_Activity_
The result should be an exact copy of the entries below, free of pictures.

_Material for this task_
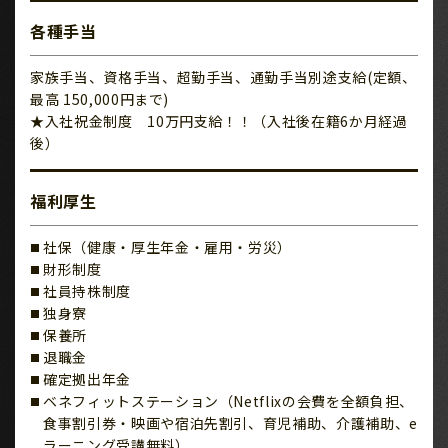
各種手当
家族手当、資格手当、超勤手当、通勤手当別途支給(定額、
最高 150,000円まで)
★入社祝金制度 10万円支給！！（入社後在籍6か月経過
後）
福利厚生
社保（健康・厚生年金・雇用・労災）
財形制度
社員持株制度
独身寮
保養所
退職金
確定拠出年金
ベネフィットステーション（Netflixの会費を全額負担、
食事割引券・映画や宿泊先割引、育児補助、介護補助、e
ラーニング受講無料）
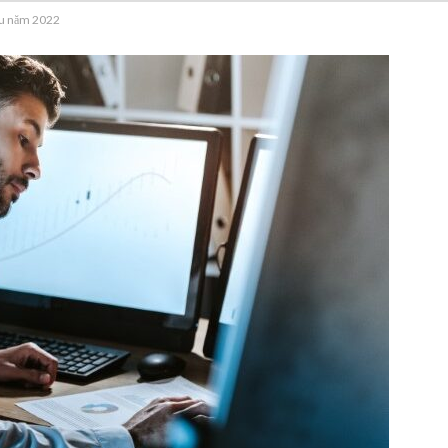
đầu năm 2022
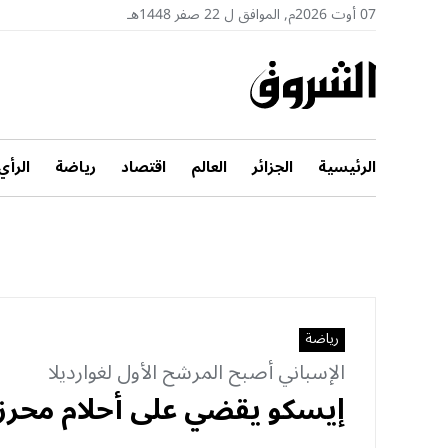
07 أوت 2026م, الموافق ل 22 صفر 1448هـ
الرئيسية
الجزائر
العالم
اقتصاد
رياضة
الرأي
رياضة
الإسباني أصبح المرشح الأول لغوارديلا
إيسكو يقضي على أحلام محرز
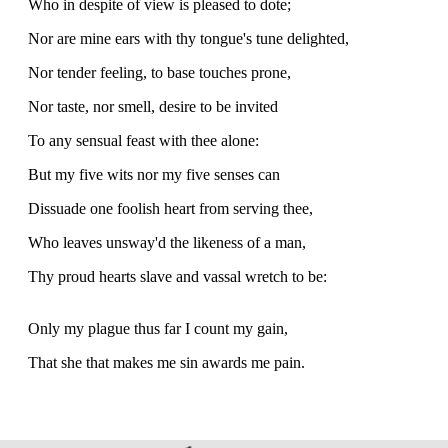
Who in despite of view is pleased to dote;
Nor are mine ears with thy tongue's tune delighted,
Nor tender feeling, to base touches prone,
Nor taste, nor smell, desire to be invited
To any sensual feast with thee alone:
But my five wits nor my five senses can
Dissuade one foolish heart from serving thee,
Who leaves unsway'd the likeness of a man,
Thy proud hearts slave and vassal wretch to be:
Only my plague thus far I count my gain,
That she that makes me sin awards me pain.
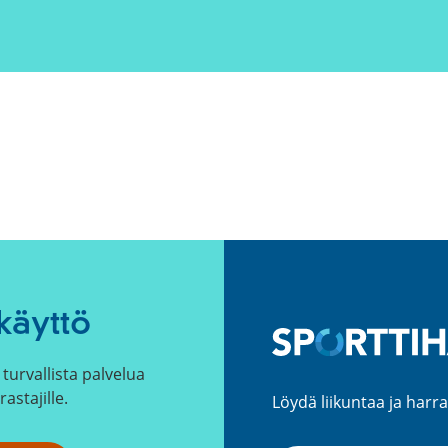
käyttö
turvallista palvelua
rastajille.
Löydä liikuntaa ja harra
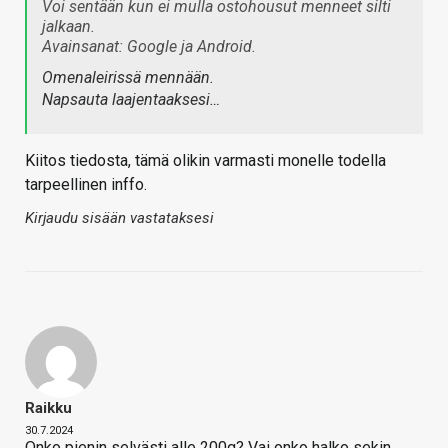
Voi sentään kun ei mulla ostohousut menneet silti
jalkaan.
Avainsanat: Google ja Android.
Omenaleirissä mennään.
Napsauta laajentaaksesi…
Kiitos tiedosta, tämä olikin varmasti monelle todella
tarpeellinen inffo.
Kirjaudu sisään vastataksesi
Raikku
30.7.2024
Onko pienin selvästi alle 200g? Vai onko halko sekin.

_Exercise solution_
各種手当
家族手当、資格手当、超勤手当、通勤手当別途支給(定額、
最高 150,000円まで)
★入社祝金制度 10万円支給！！（入社後在籍6か月経過
後）
福利厚生
社保（健康・厚生年金・雇用・労災）
財形制度
社員持株制度
独身寮
保養所
退職金
確定拠出年金
ベネフィットステーション（Netflixの会費を全額負担、
食事割引券・映画や宿泊先割引、育児補助、介護補助、e
ラーニング受講無料）
đầu năm 2022
07 أوت 2026م, الموافق ل 22 صفر 1448هـ
الرئيسية
الجزائر
العالم
اقتصاد
رياضة
الرأي
رياضة
الإسباني أصبح المرشح الأول لغوارديلا
إيسكو يقضي على أحلام محرز
Who in despite of view is pleased to dote;
Nor are mine ears with thy tongue's tune delighted,
Nor tender feeling, to base touches prone,
Nor taste, nor smell, desire to be invited
To any sensual feast with thee alone:
But my five wits nor my five senses can
Dissuade one foolish heart from serving thee,
Who leaves unsway'd the likeness of a man,
Thy proud hearts slave and vassal wretch to be:
Only my plague thus far I count my gain,
That she that makes me sin awards me pain.
käyttö
turvallista palvelua
rastajille.
Löydä liikuntaa ja harra
Voi sentään kun ei mulla ostohousut menneet silti
jalkaan.
Avainsanat: Google ja Android.
Omenaleirissä mennään.
Napsauta laajentaaksesi…
Kiitos tiedosta, tämä olikin varmasti monelle todella
tarpeellinen inffo.
Kirjaudu sisään vastataksesi
Raikku
30.7.2024
Onko pienin selvästi alle 200g? Vai onko halko sekin.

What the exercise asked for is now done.